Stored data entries

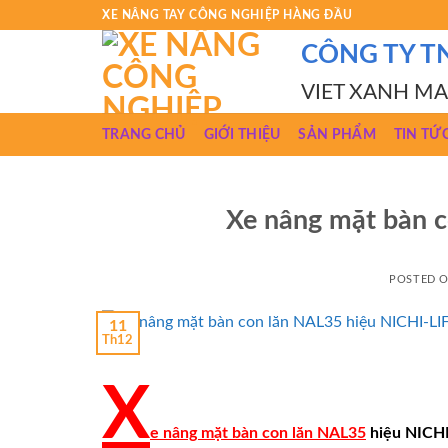
Skip
XE NÂNG TAY CÔNG NGHIỆP HÀNG ĐẦU
to
CÔNG TY T
content
VIET XANH M
TRANG CHỦ
GIỚI THIỆU
SẢN PHẨM
TIN TỨ
Xe nâng mặt bàn 
POSTED 
11
Th12
X
e nâng mặt bàn con lăn NAL35
hiệu NICHI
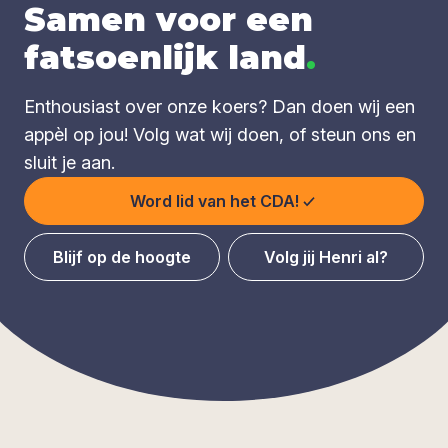
Samen voor een
fatsoenlijk land
.
Enthousiast over onze koers? Dan doen wij een
appèl op jou! Volg wat wij doen, of steun ons en
sluit je aan.
Word lid van het CDA!
Blijf op de hoogte
Volg jij Henri al?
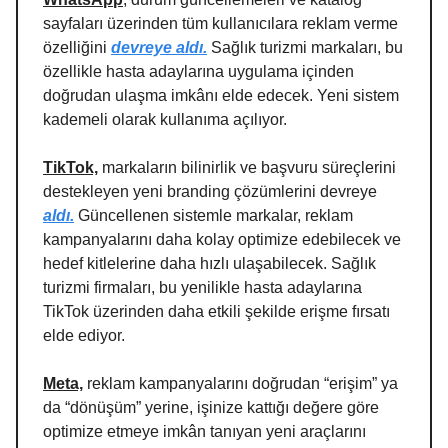
sayfaları üzerinden tüm kullanıcılara reklam verme
özelliğini
devreye aldı.
Sağlık turizmi markaları, bu
özellikle hasta adaylarına uygulama içinden
doğrudan ulaşma imkânı elde edecek. Yeni sistem
kademeli olarak kullanıma açılıyor.
TikTok,
markaların bilinirlik ve başvuru süreçlerini
destekleyen yeni branding çözümlerini devreye
aldı.
Güncellenen sistemle markalar, reklam
kampanyalarını daha kolay optimize edebilecek ve
hedef kitlelerine daha hızlı ulaşabilecek. Sağlık
turizmi firmaları, bu yenilikle hasta adaylarına
TikTok üzerinden daha etkili şekilde erişme fırsatı
elde ediyor.
Meta,
reklam kampanyalarını doğrudan “erişim” ya
da “dönüşüm” yerine, işinize kattığı değere göre
optimize etmeye imkân tanıyan yeni araçlarını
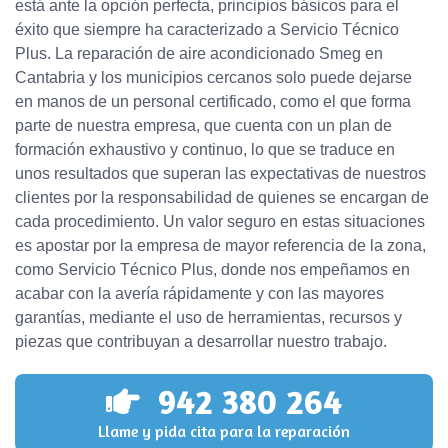
está ante la opción perfecta, principios básicos para el
éxito que siempre ha caracterizado a Servicio Técnico
Plus. La reparación de aire acondicionado Smeg en
Cantabria y los municipios cercanos solo puede dejarse
en manos de un personal certificado, como el que forma
parte de nuestra empresa, que cuenta con un plan de
formación exhaustivo y continuo, lo que se traduce en
unos resultados que superan las expectativas de nuestros
clientes por la responsabilidad de quienes se encargan de
cada procedimiento. Un valor seguro en estas situaciones
es apostar por la empresa de mayor referencia de la zona,
como Servicio Técnico Plus, donde nos empeñamos en
acabar con la avería rápidamente y con las mayores
garantías, mediante el uso de herramientas, recursos y
piezas que contribuyan a desarrollar nuestro trabajo.
942 380 264
Llame y pida cita para la reparación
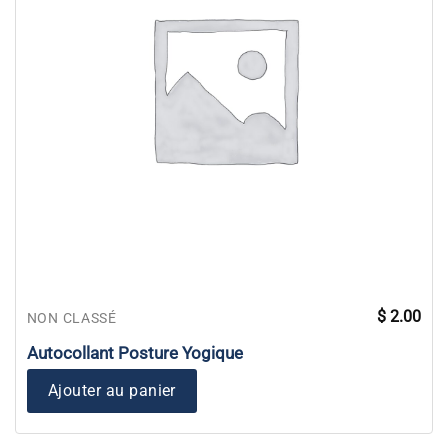
$
2.00
NON CLASSÉ
Autocollant Posture Yogique
Ajouter au panier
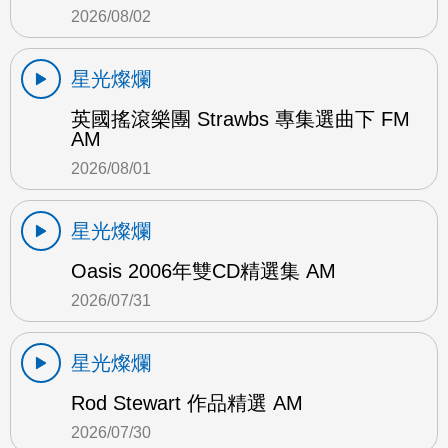
2026/08/02
星光燦爛
英國搖滾樂團 Strawbs 專集選曲下 FM
AM
2026/08/01
星光燦爛
Oasis 2006年雙CD精選集 AM
2026/07/31
星光燦爛
Rod Stewart 作品精選 AM
2026/07/30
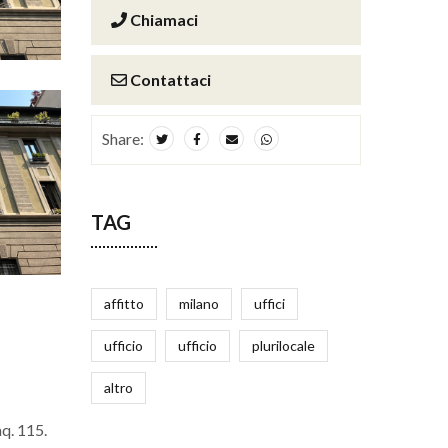
Chiamaci
Contattaci
Share:
TAG
affitto
milano
uffici
ufficio
ufficio
plurilocale
altro
mq. 115.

• **What the task asks**: What you give back must match the entries exactly, apart from the omitted pictures.

• **Task solution**:
Skip
XE NÂNG TAY CÔNG NGHIỆP HÀNG ĐẦU
to
CÔNG TY T
content
VIET XANH M
TRANG CHỦ
GIỚI THIỆU
SẢN PHẨM
TIN TỨ
Xe nâng mặt bàn 
POSTED 
11
Th12
X
e nâng mặt bàn con lăn NAL35
hiệu NICHI
Samen voor een
fatsoenlijk land
.
Enthousiast over onze koers? Dan doen wij een
appèl op jou! Volg wat wij doen, of steun ons en
sluit je aan.
Word lid van het CDA!
Blijf op de hoogte
Volg jij Henri al?
sayfaları üzerinden tüm kullanıcılara reklam verme
özelliğini
devreye aldı.
Sağlık turizmi markaları, bu
özellikle hasta adaylarına uygulama içinden
doğrudan ulaşma imkânı elde edecek. Yeni sistem
kademeli olarak kullanıma açılıyor.
TikTok,
markaların bilinirlik ve başvuru süreçlerini
destekleyen yeni branding çözümlerini devreye
aldı.
Güncellenen sistemle markalar, reklam
kampanyalarını daha kolay optimize edebilecek ve
hedef kitlelerine daha hızlı ulaşabilecek. Sağlık
turizmi firmaları, bu yenilikle hasta adaylarına
TikTok üzerinden daha etkili şekilde erişme fırsatı
elde ediyor.
Meta,
reklam kampanyalarını doğrudan “erişim” ya
da “dönüşüm” yerine, işinize kattığı değere göre
optimize etmeye imkân tanıyan yeni araçlarını
está ante la opción perfecta, principios básicos para el
éxito que siempre ha caracterizado a Servicio Técnico
Plus. La reparación de aire acondicionado Smeg en
Cantabria y los municipios cercanos solo puede dejarse
en manos de un personal certificado, como el que forma
parte de nuestra empresa, que cuenta con un plan de
formación exhaustivo y continuo, lo que se traduce en
unos resultados que superan las expectativas de nuestros
clientes por la responsabilidad de quienes se encargan de
cada procedimiento. Un valor seguro en estas situaciones
es apostar por la empresa de mayor referencia de la zona,
como Servicio Técnico Plus, donde nos empeñamos en
acabar con la avería rápidamente y con las mayores
garantías, mediante el uso de herramientas, recursos y
piezas que contribuyan a desarrollar nuestro trabajo.
942 380 264
Llame y pida cita para la reparación
$
2.00
NON CLASSÉ
Autocollant Posture Yogique
Ajouter au panier
2026/08/02
星光燦爛
英國搖滾樂團 Strawbs 專集選曲下 FM
AM
2026/08/01
星光燦爛
Oasis 2006年雙CD精選集 AM
2026/07/31
星光燦爛
Rod Stewart 作品精選 AM
2026/07/30
Chiamaci
Contattaci
Share:
TAG
affitto
milano
uffici
ufficio
ufficio
plurilocale
altro
mq. 115.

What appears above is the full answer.